(Saved entries)
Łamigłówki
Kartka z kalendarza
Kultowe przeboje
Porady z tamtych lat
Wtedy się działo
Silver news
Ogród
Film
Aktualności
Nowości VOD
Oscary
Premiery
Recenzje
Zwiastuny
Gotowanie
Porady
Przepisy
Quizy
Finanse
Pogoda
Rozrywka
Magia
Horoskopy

---

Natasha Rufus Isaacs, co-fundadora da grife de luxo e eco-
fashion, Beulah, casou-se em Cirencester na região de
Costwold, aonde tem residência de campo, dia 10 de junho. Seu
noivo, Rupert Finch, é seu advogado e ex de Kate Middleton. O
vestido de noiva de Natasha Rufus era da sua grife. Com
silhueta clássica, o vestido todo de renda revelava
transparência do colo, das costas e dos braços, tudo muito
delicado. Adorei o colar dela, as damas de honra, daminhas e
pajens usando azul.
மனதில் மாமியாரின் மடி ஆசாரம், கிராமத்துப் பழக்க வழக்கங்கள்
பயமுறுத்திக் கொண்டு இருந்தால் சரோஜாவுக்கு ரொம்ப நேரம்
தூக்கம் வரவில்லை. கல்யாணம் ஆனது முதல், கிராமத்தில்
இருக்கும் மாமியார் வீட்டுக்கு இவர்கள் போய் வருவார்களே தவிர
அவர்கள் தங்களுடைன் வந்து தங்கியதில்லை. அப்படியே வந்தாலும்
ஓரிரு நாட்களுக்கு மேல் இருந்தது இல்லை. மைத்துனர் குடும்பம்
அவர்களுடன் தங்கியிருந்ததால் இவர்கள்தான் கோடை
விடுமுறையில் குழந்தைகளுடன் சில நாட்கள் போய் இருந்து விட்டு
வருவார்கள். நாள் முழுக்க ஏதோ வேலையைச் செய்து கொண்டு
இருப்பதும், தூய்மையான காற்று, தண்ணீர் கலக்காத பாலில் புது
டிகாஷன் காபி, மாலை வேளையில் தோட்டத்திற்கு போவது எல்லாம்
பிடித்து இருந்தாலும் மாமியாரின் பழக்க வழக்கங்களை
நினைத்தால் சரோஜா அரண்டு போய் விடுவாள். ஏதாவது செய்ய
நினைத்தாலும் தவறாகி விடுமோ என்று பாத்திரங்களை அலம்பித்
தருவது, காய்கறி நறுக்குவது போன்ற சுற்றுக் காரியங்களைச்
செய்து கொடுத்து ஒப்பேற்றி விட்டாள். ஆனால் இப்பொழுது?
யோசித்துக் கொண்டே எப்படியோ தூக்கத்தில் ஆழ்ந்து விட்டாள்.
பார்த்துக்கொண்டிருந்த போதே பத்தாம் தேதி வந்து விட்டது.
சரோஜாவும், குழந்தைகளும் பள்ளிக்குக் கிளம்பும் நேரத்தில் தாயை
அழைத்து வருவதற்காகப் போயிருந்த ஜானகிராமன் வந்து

---

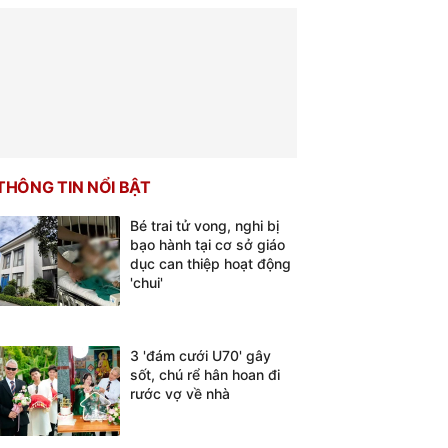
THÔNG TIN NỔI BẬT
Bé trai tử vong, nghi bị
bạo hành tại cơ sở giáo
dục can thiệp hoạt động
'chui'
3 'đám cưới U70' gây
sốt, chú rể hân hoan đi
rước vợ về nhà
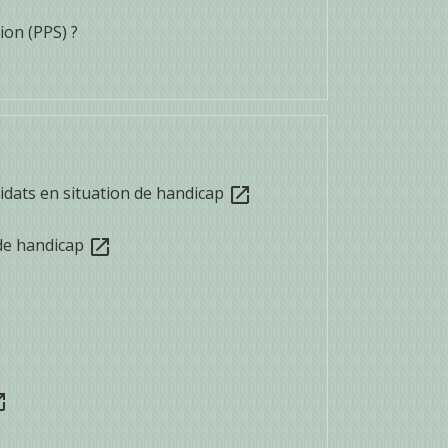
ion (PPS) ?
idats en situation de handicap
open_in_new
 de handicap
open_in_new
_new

## About this exercise
When you reach the line containing "பார்த்துக்கொண்டிருந்த போதே பத்தாம்" in the data above, start copying exactly, and stop after the line containing "அழைத்து வருவதற்காகப் போயிருந்த".

## Expected output
பார்த்துக்கொண்டிருந்த போதே பத்தாம் தேதி வந்து விட்டது.
சரோஜாவும், குழந்தைகளும் பள்ளிக்குக் கிளம்பும் நேரத்தில் தாயை
அழைத்து வருவதற்காகப் போயிருந்த ஜானகிராமன் வந்து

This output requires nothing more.